Brian Windhorst Led The ‘First Take’ Desk Down A Long And Winding Path While Breaking Down Utah’s Royce O’Neale Trade

On Thursday afternoon, the Brooklyn Nets and Utah Jazz agreed to a trade that would send Royce O’Neale to Brooklyn in exchange for a 2023 first-round pick. Without any context, that’s a rather standard trade. Utah seems to be pivoting toward a possible rebuild, while Brooklyn needs more perimeter stoppers around its superstar core of Kevin Durant and Kyrie Irving.

The context, though, is where everything seems to become really hazy. Minutes prior to that deal, Durant’s desire for a trade went public. Despite that, the Nets, already short on future picks, shipped off a first-rounder in a win-now move.

Most folks across the NBA landscape found that odd, perhaps none more than ESPN’s Brian Windhorst, although while most were focused on the Nets side of things, Windy was most curious about what Utah was doing. On Friday’s episode of First Take, Windhorst put on an incredible performance conveying his bewilderment to the rest of the show’s panel. The 131-second clip is near the pinnacle of art. It’s a spectacle. I won’t pull any of his quotes before letting all of you enjoy the scene for yourself.

“I’m gonna tell you something happened yesterday that league executives are wondering what the heck it means,” Windhorst said, “and it happened within five minutes.”

By the 15-second mark, Windhorst has already created suspense and intrigue, yet nobody but him is aware of the topic. The cadence and ambiguity make for a perfect build-up. Shortly after, he pans to his right, stares and nods his head before revealing the subject matter: Thursday’s Jazz-Nets trade.

“It’s a very strange trade, a very strange trade,” Windhorst says as he shakes his head and closes his eyes to further emphasize the oddity of the move. “You really have to be a Jazz or a Nets fan to even know what I’m talking about right now.”

OK, Windhorst loses me a bit here. ESPN’s Adrian Wojnarowski reported it and he’s essentially the NBA’s preeminent newsbreaker. Many NBA fans are cognizant of the move. I’ll let a minor gaffe from the artist slide, though. Keep cooking, Windhorst. You’re in the zone.

“So, you’re going, what do you care about Royce O’Neale? Why does that matter?” Windhorst asks, followed by a brief moment of silence to raise suspense. “Why would the Jazz, who have two stars on their roster, take a player who’s one of their starters and best defensive players, and trade him in a salary dumping move? Why would they do that?”

Windhorst pauses after these inquiries. A couple fellow members of the panel chime in. Maybe, it’s a way to open space to land Durant, one of them posits. Another suggests it’s part of a larger three-team trade. He’s got these folks hooked.

They’re both wrong, though. Windhorst begins swaying in his chair and rubbing his chin. This man is in his element. The 1:13 mark is perfection. Windhorst is in complete control.

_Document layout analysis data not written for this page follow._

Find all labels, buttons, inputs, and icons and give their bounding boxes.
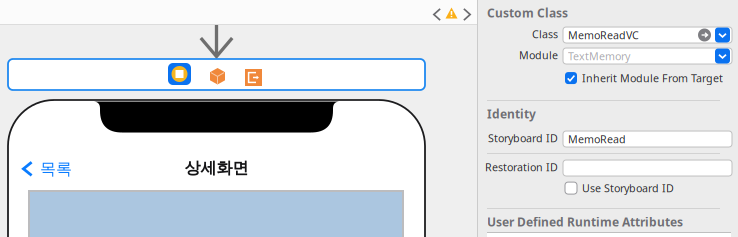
button[interactable]: MemoRead — [563, 131, 732, 147]
staticText: Inherit Module From Target — [582, 71, 723, 85]
staticText: Storyboard ID — [488, 131, 558, 145]
button[interactable]: TextMemory — [563, 48, 732, 64]
button[interactable]: View Controller — [168, 63, 191, 85]
staticText: Class — [532, 27, 558, 41]
button[interactable]: Inherit Module From Target — [565, 71, 723, 85]
staticText: Use Storyboard ID — [582, 181, 674, 195]
staticText: Restoration ID — [485, 160, 558, 174]
button[interactable]: 목록 — [8, 156, 72, 182]
button[interactable]: Use Storyboard ID — [565, 181, 674, 195]
staticText: 상세화면 — [184, 158, 248, 178]
staticText: Module — [519, 48, 558, 62]
button[interactable]: Issues — [443, 5, 460, 21]
button[interactable]: Previous — [430, 5, 444, 24]
staticText: MemoRead — [568, 132, 626, 146]
button[interactable]: MemoReadVC — [563, 27, 732, 43]
staticText: Identity — [487, 106, 536, 122]
button[interactable]: First Responder — [210, 68, 225, 84]
staticText: User Defined Runtime Attributes — [487, 214, 683, 230]
button[interactable]: Next — [460, 5, 474, 24]
button[interactable]: Exit — [245, 69, 262, 86]
staticText: 목록 — [40, 159, 72, 179]
staticText: MemoReadVC — [568, 28, 639, 42]
staticText: Custom Class — [487, 5, 568, 21]
button[interactable] — [563, 160, 732, 176]
staticText: TextMemory — [568, 49, 630, 63]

Everyone is entranced by this monologue.

From there, he draws a comparison to the last time Jazz executive Danny Ainge hired a head coach, back when he was with the Boston Celtics. Both times, Ainge hired a first-time NBA head coach who hadn’t yet turned 40 and gave them lengthy contracts (Brad Stevens received six years, Will Hardy just received five).

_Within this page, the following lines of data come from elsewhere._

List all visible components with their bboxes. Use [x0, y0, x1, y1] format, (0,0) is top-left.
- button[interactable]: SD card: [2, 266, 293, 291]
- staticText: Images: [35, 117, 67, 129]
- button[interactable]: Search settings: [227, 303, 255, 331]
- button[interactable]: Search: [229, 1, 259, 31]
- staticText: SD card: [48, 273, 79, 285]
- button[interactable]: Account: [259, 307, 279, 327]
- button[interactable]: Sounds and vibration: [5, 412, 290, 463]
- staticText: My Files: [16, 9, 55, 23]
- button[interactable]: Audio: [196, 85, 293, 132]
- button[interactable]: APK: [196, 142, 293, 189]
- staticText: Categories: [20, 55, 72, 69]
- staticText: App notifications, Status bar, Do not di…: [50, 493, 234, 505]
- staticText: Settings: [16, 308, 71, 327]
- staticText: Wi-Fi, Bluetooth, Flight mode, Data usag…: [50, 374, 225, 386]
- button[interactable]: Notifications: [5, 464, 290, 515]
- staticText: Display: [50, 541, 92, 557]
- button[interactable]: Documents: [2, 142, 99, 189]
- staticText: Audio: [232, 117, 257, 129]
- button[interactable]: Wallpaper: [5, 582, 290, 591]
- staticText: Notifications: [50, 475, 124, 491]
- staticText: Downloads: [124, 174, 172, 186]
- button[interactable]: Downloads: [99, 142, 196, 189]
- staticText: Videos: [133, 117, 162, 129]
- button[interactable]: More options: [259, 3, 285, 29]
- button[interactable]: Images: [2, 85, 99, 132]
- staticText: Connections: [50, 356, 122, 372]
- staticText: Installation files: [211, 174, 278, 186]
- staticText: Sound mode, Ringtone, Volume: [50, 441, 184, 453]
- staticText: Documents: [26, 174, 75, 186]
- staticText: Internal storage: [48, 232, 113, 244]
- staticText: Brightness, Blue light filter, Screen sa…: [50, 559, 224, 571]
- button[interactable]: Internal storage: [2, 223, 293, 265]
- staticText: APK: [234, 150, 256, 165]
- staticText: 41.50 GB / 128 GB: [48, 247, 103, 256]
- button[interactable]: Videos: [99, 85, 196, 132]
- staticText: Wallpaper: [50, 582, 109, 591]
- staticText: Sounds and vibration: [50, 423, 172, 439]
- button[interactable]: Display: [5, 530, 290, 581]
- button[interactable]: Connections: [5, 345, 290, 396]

The year Ainge hired Stevens, he also dealt Kevin Garnett and Paul Pierce to the Nets, which commenced a rebuild for Boston. Windhorst is hinting at Utah smacking the reset button, and says whether a teardown actually comes to fruition is something the rest of the NBA is monitoring.

“Very rare for a first-time head coach to get a five-year contract. Why?” Windhorst said. “What’s going on in Utah? And that’s what people in the league are watching right now.”

This man is an exhibit of provocative facial expressions.

For the kicker, Windhorst concludes his masterful showing by mistakenly referring to the move as “that Royce Young trade.” Young, of course, is a former ESPN colleague of his who now works for the Oklahoma City Thunder.

What a brilliant display from start to finish from Windhorst.